Teaching listening and speaking skills in the middle childhood
Автор: вчитель англійської мови Огаркова Вікторія Ігорівна
The superior teacher demonstrates. The great teacher inspires”.
William Arthur Ward
Listening is the key to successful speaking, but at the same time it is the most difficult skill for students. Listening is not the same as hearing. It is more about focusing on some specific information.
Let’s have a look at our educational system. In the first class students start learning Alphabet. They are obliged to learn 26 letters. We learn Alphabet songs; write letters learn their shapes etc. But what is the purpose? I call it “learning for learning”.
I propose you to think about babies talking timeline. Babies cannot speak from the first minute of their life. They are born to listen.
Newborn – 3 months – babies hear sounds, your dog barking, and voices and later on they associate certain sounds with lips movements.
4 – 6 months is the time for babbling.
7 – 12 months is time for babbling to transform into the words (like “ma,ma”, “pa,pa”).
13 – 18 months – toddler tries to build words, mostly nouns.
19 – 24 months – “language explosion”, toddlers learn nearly nine words per day. It’s time to build sentences and making mistakes.
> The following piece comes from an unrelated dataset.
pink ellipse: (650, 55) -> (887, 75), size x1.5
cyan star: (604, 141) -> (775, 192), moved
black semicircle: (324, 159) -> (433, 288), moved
For example, babies can say “ball” meaning all the objects that have a round shape.
25 – 36 months – time for building short stories.
This speaking timeline shows the development of speaking skills during the first 3 years of life and we are talking about native language and communicative atmosphere. Parents, friends and other children are using the same language. It takes 6 or 7 years for an ordinary child to prepare himself for learning their own language.
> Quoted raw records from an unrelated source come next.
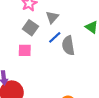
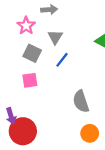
gray semicircle: (68, 45) -> (81, 101), moved

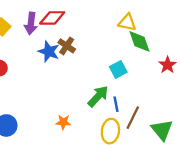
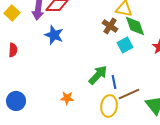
brown cross: (67, 46) -> (110, 26), moved
cyan square: (118, 69) -> (125, 45), moved
brown line: (133, 118) -> (129, 94), turned 40

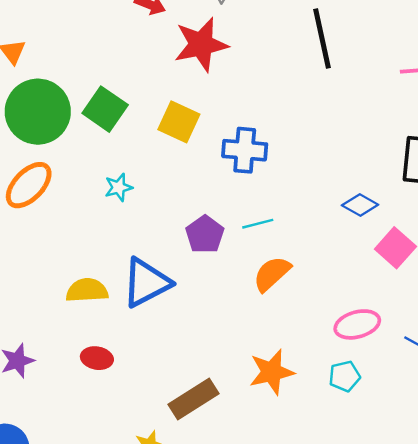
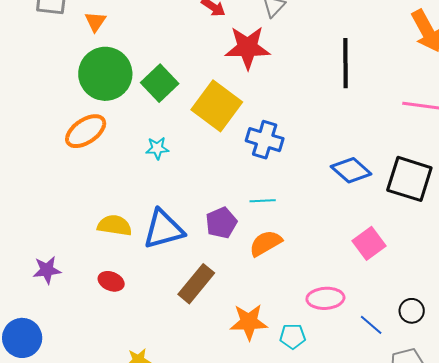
yellow square: (179, 122) -> (217, 106), size x1.4
blue diamond: (360, 205) -> (351, 170), moved, size x1.4
purple pentagon: (205, 234) -> (221, 223), moved
cyan pentagon: (345, 376) -> (293, 336), moved
brown rectangle: (194, 399) -> (196, 284), moved, turned -30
At the age of six, our children go to school. They can speak using the words they have heard from someone. With the help of these words, they can build sentences, count and sometimes even read. What do they do? They start learning an Alphabet and practice reading and writing skills. Although, methodologists recommend starting writing period only after reading period (it is nearly 119 lessons).
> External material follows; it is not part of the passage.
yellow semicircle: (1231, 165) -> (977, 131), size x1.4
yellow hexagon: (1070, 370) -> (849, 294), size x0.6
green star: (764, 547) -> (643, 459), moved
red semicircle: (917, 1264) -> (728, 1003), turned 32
Now, I want to ask you to think about foreign language. First class is the first time our learners meet with other language. Do they need to start with learning Alphabet? The answer is obvious. They need to listen and produce the sounds and words they hear. Six years is the time of “Memory Birth”. First class learners do not only listen but read words. At this period of time, children are mostly visuals. They remember words according to the shape. They know that the word “dad” has rising-falling-rising shape. That’s why children can read ‘bad” instead of “dad”.
There is no sense in learning letters or pronunciation in the first class. There are so many exceptions in the pronunciation of letters. We are talking about long and short sounds, opened and closed syllables. But it won’t help our learners to speak foreign language. They will be aware of making mistakes. As a result, we have silent learners.